Eine Frau sucht in Mülleimern der thüringischen Stadt Weimar nach Pfandflaschen.

Eine Frau sucht in Mülleimern der thüringischen Stadt Weimar nach Pfandflaschen.

(Foto: Martin Schutt/dpa)

Altersarmut? Kein großes Problem in Deutschland, meint der Wissenschaftliche Beirat des Bundeswirtschaftsministeriums. Altersarmut? Ein drängendes Problem, sagt die Nationale Armutskonferenz. Zwei aktuelle Gutachten interpretieren die finanzielle Lage der älteren Generation äußerst unterschiedlich.
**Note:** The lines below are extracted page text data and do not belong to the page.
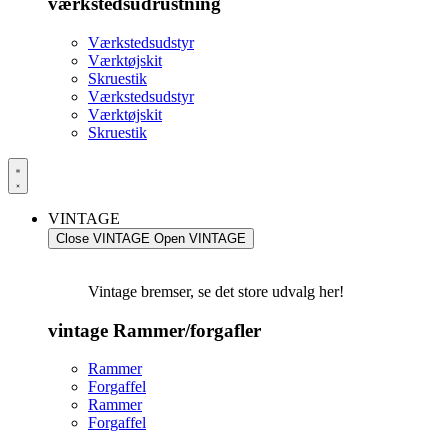
værkstedsudrustning
Værkstedsudstyr
Værktøjskit
Skruestik
Værkstedsudstyr
Værktøjskit
Skruestik
VINTAGE
Close VINTAGE
Open VINTAGE
Vintage bremser, se det store udvalg her!
vintage Rammer/forgafler
Rammer
Forgaffel
Rammer
Forgaffel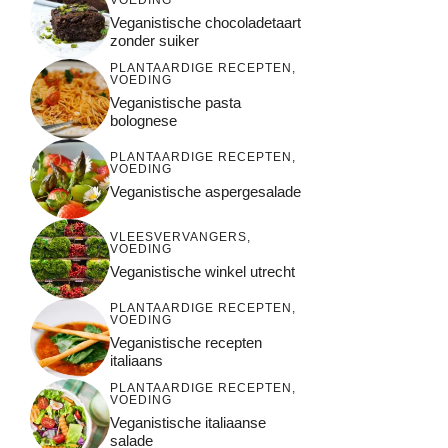
VOEDING
Veganistische chocoladetaart
zonder suiker
PLANTAARDIGE RECEPTEN
,
VOEDING
Veganistische pasta
bolognese
PLANTAARDIGE RECEPTEN
,
VOEDING
Veganistische aspergesalade
VLEESVERVANGERS
,
VOEDING
Veganistische winkel utrecht
PLANTAARDIGE RECEPTEN
,
VOEDING
Veganistische recepten
italiaans
PLANTAARDIGE RECEPTEN
,
VOEDING
Veganistische italiaanse
salade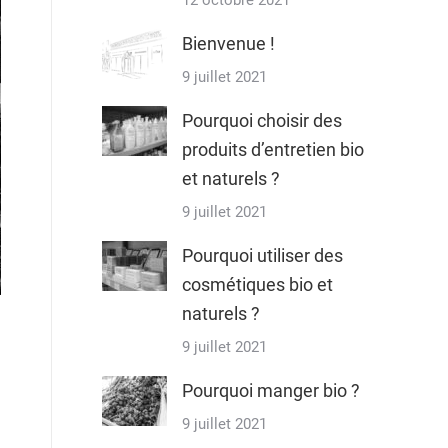
12 octobre 2021
Bienvenue !
9 juillet 2021
Pourquoi choisir des
produits d’entretien bio
et naturels ?
9 juillet 2021
Pourquoi utiliser des
cosmétiques bio et
naturels ?
9 juillet 2021
Pourquoi manger bio ?
9 juillet 2021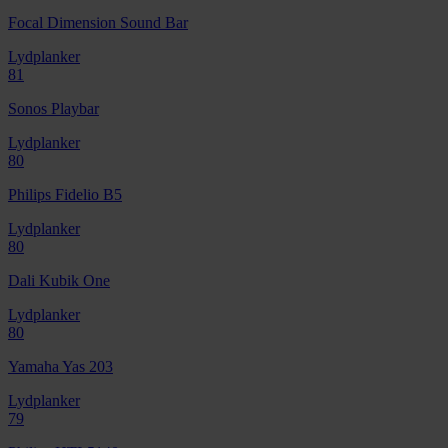
Focal Dimension Sound Bar
Lydplanker
81
Sonos Playbar
Lydplanker
80
Philips Fidelio B5
Lydplanker
80
Dali Kubik One
Lydplanker
80
Yamaha Yas 203
Lydplanker
79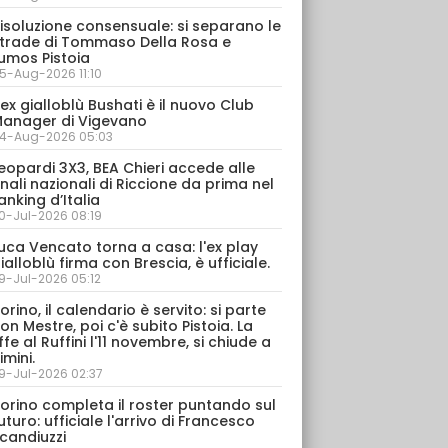
isoluzione consensuale: si separano le
trade di Tommaso Della Rosa e
umos Pistoia
5-Aug-2026 11:10
’ex gialloblù Bushati è il nuovo Club
anager di Vigevano
4-Aug-2026 05:03
eopardi 3X3, BEA Chieri accede alle
inali nazionali di Riccione da prima nel
anking d’Italia
0-Jul-2026 08:19
uca Vencato torna a casa: l'ex play
ialloblù firma con Brescia, è ufficiale.
9-Jul-2026 05:12
orino, il calendario è servito: si parte
on Mestre, poi c'è subito Pistoia. La
ffe al Ruffini l'11 novembre, si chiude a
imini.
9-Jul-2026 02:37
orino completa il roster puntando sul
uturo: ufficiale l'arrivo di Francesco
candiuzzi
"Derzeit kein allgemeines gesellschaftliches Problem": Mit diesen Worten hat der Wissenschaftliche Beirat beim Bundeswirtschaftsministerium die Altersarmut in der Bundesrepublik umrissen. Er kommt in einem Gutachten zu dem Schluss, dass heute eher die junge Generation von Armut bedroht sei - besonders Alleinerziehende oder Junge mit ausländischen Wurzeln. Qualifizierung für den Arbeitsmarkt sei daher am ehesten geeignet, um Armut im Alter vorzubeugen.

Gesonderte Maßnahmen für die Bekämpfung der Altersarmut lehnt das Gremium deshalb ab: Die parteiübergreifend diskutierten Zusatzrenten sind nach Ansicht des Beirats der falsche Weg. "Bevor wir viele Milliarden in Zusatzrenten versenken, sollten wir sie bei jungen Leuten investieren", sagte der federführende Gutachter Axel Börsch-Supan. Die meisten derzeit diskutierten Vorschläge würden vor allem die Beitrags- und Steuerzahler belasten. Auch eine stärkere Anerkennung von Erziehungszeiten, von Zeiten der Erwerbsminderung oder der Arbeitslosigkeit lehnt der Beirat ab.
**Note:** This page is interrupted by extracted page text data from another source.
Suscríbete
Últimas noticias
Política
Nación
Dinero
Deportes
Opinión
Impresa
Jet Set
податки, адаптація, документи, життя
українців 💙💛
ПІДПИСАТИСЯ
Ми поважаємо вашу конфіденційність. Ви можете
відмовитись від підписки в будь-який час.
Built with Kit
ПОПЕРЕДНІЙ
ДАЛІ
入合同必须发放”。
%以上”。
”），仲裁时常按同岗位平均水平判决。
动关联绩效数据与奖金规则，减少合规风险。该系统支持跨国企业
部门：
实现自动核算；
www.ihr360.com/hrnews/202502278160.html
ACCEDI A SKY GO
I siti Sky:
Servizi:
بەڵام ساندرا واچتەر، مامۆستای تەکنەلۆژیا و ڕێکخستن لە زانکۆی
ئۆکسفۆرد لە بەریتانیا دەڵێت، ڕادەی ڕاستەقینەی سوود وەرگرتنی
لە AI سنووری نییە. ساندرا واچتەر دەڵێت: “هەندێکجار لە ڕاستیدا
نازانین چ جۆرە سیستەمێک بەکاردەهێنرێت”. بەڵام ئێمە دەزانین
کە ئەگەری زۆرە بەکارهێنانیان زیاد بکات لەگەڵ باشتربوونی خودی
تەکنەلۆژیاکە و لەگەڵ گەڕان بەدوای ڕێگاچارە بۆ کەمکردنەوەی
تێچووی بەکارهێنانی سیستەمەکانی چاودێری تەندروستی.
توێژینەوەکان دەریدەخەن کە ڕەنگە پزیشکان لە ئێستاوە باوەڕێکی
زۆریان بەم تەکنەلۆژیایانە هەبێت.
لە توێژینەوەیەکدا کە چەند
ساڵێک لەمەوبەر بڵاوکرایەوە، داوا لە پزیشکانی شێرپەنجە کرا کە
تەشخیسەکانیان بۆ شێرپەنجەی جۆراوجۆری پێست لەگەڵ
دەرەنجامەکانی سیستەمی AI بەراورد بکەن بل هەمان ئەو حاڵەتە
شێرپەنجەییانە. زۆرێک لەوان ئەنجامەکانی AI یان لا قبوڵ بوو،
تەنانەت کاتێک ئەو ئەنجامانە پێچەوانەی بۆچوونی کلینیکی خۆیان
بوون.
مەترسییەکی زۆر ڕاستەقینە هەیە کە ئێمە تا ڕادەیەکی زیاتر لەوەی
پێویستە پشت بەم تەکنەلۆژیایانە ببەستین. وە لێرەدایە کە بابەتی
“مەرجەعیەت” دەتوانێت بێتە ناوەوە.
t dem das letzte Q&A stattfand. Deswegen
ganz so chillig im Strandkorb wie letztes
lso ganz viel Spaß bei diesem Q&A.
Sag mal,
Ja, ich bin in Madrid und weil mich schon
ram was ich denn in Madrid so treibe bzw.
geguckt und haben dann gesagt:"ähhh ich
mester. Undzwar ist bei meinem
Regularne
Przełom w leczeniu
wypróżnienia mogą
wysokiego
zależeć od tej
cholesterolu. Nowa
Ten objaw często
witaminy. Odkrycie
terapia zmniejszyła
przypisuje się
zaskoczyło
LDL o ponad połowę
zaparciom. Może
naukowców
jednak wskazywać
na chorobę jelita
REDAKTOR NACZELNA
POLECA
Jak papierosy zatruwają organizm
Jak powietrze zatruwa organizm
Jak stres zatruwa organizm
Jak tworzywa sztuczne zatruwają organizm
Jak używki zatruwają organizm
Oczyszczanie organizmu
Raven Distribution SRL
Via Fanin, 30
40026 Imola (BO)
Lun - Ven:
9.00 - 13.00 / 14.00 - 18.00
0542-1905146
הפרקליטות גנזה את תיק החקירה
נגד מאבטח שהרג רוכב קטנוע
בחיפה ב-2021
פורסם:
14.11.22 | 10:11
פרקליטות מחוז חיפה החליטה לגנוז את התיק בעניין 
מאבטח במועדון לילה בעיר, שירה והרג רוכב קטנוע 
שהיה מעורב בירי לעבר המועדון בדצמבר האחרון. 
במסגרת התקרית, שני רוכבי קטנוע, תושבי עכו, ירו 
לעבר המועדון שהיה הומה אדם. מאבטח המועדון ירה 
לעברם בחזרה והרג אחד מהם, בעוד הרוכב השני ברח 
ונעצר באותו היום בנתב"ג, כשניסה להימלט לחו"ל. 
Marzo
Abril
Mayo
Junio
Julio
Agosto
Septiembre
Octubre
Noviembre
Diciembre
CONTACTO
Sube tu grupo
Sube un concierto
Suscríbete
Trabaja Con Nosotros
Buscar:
Die Nationale Armutskonferenz (NAK) kam hingegen in ihrem Schattenbericht zum "Armuts- und Reichtumsbericht der Bundesregierung" zu anderen Schlüssen. Demnach nimmt die Altersarmut in Deutschland zu und stellt inzwischen ein wachsendes Risiko für Ältere da. Darum steige auch die Zahl der Rentner, die einem Job nachgehen müssten. "In wenigen Jahren wird das Alter eines der größten Armutsrisiken sein", steht in dem Papier. Seit 2005 habe sich die Zahl der auf staatliche Grundsicherung angewiesenen Rentner auf 400.000 Menschen erhöht.

"Prekäre Beschäftigung wechselt mit Arbeitslosigkeit"
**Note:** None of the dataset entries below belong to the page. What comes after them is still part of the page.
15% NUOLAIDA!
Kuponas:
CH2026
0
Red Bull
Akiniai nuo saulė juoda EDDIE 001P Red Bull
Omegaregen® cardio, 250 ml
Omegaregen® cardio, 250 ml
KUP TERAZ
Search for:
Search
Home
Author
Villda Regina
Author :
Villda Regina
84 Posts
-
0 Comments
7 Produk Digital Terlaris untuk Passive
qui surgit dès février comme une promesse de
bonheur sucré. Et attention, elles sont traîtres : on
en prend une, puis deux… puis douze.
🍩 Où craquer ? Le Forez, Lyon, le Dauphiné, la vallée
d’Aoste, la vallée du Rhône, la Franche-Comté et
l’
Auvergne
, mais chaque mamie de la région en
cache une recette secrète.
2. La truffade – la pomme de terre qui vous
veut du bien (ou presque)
Zudem weist die Nationale Armutskonferenz darauf hin, dass vier von fünf Niedriglohnbeschäftigten eine Berufsausbildung oder einen Hochschulabschluss vorweisen könnten. Die Aufstiegsmöglichkeiten aus dem Niedriglohnsektor seien begrenzt. Kurze Zeiten prekärer Beschäftigung wechselten sich immer häufiger mit Perioden der Arbeitslosigkeit ab.

Die Autoren forderten flächendeckend gesetzliche Mindestlöhne, um die Altersarmut zu bekämpfen. "Mini-Löhne heute führen zu Mini-Renten morgen", lautet eine der Feststellungen der Gemeinschaft von Verbänden der Freien Wohlfahrtspflege, der Kirchen, des Deutschen Gewerkschaftsbunds (DGB) und anderer Initiativen. Letztendlich schütze nur eine gesetzliche Mindestrente effektiv vor Altersarmut.

Kritik an geschöntem Bericht der Regierung

Der Schattenbericht der Nationalen Armutskonferenz ist nicht neu - er stammt aus dem Oktober dieses Jahres -, dennoch stellten ihn die Autoren noch einmal vor. Im Januar will das Kabinett von Kanzlerin Angela Merkel dann den vierten "Armuts- und Reichtumsbericht der Bundesregierung" verabschieden.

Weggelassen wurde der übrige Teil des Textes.